This is definitely a start. But when I looked at making my own changes to the DITA files, it made my head spin. There are all these files with strange names, and no real clear idea how they all fit together. Then you have to purchase or download a DITA editor (with no clear recommendation, just a list of options, many of them having a cost), or edit in raw XML. The whole thing is a bit mystifying to me.

I understand the value of being able to generate HTML and PDF documents. But it really impacts the ability for a novice to update the documentation.

I think those in the docs area who are tired of checking in other people's changes perhaps might be motivated to write a tutorial showing how to do this, and to provide a single recommendation for a good *free* DITA editor. :)

David

Andrew McIntyre wrote:
On 8/14/06, Daniel John Debrunner <[EMAIL PROTECTED]> wrote:

I was planning to commit some of the outstanding documentation patches,
e.g.
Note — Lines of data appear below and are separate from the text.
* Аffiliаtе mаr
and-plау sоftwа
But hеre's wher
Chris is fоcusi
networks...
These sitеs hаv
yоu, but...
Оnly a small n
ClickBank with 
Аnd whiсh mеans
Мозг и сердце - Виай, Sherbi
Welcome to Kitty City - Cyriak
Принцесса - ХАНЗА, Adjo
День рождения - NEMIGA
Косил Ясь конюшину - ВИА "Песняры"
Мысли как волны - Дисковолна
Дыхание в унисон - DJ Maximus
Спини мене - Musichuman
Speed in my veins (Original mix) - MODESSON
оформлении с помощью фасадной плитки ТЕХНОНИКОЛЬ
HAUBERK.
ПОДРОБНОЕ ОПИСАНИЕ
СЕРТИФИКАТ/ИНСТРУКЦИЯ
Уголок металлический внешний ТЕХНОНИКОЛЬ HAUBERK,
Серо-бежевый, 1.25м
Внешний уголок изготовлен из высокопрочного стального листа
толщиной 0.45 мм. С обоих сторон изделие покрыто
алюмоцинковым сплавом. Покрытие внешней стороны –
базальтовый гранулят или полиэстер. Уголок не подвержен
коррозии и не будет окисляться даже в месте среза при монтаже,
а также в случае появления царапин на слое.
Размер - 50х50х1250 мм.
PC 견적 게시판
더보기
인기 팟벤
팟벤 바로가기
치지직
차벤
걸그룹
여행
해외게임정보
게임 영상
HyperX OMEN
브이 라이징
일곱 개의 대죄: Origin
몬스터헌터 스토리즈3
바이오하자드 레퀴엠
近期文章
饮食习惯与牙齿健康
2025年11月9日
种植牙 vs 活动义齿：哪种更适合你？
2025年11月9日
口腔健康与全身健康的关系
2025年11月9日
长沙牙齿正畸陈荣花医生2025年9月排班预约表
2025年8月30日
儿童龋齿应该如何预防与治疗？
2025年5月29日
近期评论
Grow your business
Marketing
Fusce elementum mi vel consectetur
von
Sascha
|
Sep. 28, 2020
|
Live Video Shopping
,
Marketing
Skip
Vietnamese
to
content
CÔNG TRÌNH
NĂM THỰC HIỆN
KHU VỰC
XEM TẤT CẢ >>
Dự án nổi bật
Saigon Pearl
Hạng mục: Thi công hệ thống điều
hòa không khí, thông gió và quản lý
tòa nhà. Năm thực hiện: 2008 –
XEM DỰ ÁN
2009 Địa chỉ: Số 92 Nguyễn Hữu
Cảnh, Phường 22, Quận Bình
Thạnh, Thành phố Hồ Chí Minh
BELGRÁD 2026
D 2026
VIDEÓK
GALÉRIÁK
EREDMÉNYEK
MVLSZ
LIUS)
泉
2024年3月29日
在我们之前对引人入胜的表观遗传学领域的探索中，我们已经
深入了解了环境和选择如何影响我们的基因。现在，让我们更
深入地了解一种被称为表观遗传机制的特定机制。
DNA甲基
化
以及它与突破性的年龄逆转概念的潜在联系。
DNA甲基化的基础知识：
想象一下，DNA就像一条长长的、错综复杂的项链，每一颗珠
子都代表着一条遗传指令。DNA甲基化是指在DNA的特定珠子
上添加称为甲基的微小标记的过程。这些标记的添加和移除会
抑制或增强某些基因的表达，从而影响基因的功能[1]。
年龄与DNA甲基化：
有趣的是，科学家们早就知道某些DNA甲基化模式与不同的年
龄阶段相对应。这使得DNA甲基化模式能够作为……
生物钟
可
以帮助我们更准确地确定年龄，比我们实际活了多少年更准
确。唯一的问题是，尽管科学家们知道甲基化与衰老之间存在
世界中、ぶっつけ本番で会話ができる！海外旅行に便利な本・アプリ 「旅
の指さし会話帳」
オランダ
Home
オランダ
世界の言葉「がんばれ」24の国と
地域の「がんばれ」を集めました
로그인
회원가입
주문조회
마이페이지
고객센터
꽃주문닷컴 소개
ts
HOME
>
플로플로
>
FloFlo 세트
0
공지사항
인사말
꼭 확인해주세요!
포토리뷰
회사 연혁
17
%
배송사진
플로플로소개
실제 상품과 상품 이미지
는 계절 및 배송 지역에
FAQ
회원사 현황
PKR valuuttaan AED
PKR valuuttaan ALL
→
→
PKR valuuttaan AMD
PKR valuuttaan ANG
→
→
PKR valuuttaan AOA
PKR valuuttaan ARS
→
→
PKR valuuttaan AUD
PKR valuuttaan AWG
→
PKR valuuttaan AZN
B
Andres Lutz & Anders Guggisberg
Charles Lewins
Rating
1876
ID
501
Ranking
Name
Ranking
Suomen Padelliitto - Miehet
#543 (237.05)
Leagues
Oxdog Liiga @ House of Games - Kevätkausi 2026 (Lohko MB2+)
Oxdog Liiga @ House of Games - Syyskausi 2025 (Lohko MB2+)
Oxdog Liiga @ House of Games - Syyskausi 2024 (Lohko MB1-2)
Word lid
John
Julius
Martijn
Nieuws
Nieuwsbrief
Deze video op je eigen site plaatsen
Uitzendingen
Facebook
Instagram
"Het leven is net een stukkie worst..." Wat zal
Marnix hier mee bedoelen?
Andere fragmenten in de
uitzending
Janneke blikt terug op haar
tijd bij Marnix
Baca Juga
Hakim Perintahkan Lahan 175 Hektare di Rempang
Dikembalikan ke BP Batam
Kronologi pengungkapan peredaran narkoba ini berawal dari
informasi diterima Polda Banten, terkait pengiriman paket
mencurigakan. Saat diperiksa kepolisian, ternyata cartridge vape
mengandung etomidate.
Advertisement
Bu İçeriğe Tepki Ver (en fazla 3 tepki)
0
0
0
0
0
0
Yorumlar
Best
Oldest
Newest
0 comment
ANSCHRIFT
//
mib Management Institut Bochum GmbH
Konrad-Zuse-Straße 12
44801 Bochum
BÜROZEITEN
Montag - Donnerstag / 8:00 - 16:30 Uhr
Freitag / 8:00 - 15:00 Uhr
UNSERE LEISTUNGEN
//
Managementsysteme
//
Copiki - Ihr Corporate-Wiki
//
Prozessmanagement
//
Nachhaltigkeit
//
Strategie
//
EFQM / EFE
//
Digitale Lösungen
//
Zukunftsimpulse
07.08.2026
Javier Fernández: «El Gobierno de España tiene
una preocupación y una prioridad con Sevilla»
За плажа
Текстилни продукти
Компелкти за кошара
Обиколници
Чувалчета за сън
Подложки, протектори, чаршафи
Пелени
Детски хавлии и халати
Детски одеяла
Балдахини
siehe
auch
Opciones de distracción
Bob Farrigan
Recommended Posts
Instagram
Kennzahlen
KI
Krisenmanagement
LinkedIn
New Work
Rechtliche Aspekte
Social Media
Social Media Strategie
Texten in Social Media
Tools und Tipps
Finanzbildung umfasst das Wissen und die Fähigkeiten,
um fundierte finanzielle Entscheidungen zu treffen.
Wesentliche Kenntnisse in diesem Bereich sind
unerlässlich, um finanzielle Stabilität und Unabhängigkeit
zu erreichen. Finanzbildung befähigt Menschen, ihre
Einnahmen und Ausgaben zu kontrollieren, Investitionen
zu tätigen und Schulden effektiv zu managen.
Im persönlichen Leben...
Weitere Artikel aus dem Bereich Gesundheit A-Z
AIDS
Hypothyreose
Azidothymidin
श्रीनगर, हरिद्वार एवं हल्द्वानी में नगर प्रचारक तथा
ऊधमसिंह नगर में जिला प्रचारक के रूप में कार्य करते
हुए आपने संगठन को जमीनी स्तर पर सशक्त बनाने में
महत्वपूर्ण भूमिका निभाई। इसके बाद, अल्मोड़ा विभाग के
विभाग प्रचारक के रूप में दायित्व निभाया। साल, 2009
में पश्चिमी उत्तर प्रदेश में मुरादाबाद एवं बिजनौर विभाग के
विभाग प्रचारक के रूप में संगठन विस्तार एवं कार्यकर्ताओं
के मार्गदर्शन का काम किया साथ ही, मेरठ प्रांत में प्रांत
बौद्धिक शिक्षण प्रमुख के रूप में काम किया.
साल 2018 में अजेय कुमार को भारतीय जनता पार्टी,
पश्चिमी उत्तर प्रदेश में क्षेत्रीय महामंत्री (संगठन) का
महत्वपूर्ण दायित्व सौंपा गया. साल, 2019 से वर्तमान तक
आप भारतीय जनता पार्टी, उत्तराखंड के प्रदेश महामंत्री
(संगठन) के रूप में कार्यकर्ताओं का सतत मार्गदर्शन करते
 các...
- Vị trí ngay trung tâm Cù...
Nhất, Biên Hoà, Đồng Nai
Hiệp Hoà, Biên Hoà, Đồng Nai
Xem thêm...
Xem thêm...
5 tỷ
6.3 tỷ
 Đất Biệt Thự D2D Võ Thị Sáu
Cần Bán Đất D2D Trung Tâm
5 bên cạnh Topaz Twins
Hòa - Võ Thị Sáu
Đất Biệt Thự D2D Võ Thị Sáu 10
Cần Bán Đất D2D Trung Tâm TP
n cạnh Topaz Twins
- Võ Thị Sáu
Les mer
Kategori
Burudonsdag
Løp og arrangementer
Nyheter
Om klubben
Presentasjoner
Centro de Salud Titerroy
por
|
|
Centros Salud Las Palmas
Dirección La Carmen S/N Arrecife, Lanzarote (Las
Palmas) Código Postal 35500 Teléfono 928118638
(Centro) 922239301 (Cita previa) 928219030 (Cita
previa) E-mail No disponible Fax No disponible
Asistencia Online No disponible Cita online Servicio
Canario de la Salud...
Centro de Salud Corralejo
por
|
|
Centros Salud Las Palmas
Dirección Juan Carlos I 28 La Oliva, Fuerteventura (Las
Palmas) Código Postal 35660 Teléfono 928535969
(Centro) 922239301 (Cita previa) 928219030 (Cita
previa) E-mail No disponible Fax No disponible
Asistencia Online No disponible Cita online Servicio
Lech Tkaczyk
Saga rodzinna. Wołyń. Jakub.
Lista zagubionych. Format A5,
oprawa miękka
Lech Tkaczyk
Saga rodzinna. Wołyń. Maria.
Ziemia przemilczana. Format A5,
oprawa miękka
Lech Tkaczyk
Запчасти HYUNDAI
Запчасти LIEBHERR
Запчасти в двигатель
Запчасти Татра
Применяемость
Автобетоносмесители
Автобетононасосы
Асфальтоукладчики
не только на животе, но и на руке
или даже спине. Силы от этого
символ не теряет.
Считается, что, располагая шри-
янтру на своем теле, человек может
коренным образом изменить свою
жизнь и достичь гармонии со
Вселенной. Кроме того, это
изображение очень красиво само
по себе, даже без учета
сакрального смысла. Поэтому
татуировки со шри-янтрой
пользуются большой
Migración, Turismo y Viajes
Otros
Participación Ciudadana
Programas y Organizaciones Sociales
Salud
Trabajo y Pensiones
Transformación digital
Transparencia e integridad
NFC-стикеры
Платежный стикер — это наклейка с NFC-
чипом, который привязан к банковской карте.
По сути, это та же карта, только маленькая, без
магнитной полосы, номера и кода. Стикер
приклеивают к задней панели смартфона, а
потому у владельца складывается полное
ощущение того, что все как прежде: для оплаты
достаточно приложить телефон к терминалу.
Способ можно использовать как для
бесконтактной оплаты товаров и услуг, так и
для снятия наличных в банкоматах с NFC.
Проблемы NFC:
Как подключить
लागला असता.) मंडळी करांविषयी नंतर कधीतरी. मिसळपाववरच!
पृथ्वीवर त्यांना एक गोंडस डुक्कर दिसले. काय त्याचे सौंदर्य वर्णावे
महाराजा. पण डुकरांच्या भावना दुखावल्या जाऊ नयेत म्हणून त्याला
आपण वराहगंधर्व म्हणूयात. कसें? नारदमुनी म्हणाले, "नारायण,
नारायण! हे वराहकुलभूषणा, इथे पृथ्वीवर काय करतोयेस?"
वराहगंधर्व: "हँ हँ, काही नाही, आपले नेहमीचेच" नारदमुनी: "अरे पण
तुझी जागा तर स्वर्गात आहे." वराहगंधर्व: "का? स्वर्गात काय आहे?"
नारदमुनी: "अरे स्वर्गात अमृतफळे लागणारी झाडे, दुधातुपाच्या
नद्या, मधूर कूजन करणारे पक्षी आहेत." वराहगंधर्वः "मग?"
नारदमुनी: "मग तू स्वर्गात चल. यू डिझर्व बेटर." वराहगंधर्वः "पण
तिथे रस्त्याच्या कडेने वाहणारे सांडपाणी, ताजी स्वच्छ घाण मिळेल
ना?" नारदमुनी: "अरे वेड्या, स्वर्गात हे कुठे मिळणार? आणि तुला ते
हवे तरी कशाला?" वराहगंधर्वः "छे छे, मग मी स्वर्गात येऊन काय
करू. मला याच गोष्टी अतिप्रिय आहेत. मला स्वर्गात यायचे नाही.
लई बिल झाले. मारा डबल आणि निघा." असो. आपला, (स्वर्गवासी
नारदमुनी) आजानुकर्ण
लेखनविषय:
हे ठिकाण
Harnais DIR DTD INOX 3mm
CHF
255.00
DERBY-1548, but I realised I have no idea how to do this.

Looking at the download site there's no mention of the documentation
source code:
http://db.apache.org/derby/derby_downloads.html#Derby+source+code

I couldn't see anything in the wiki on how to download the svn source
for the documentation, build it (? I know it needs DITA, but that's
about all I know), and test it.

Seems like we could get documentation patches in quicker if all the
committers could handle them, rather than the the two or three who
submit these patches today. Let's scale with the size of the community.

Is there a write-up somewhere on how to do this?

There is this page, which should describe most of what you need:

http://db.apache.org/derby/manuals/dita.html

It's hiding in the drop-down box off the left when you click the
Documentation tab as "DITA source". I think a link from the main
documentation page might help make this easier to find.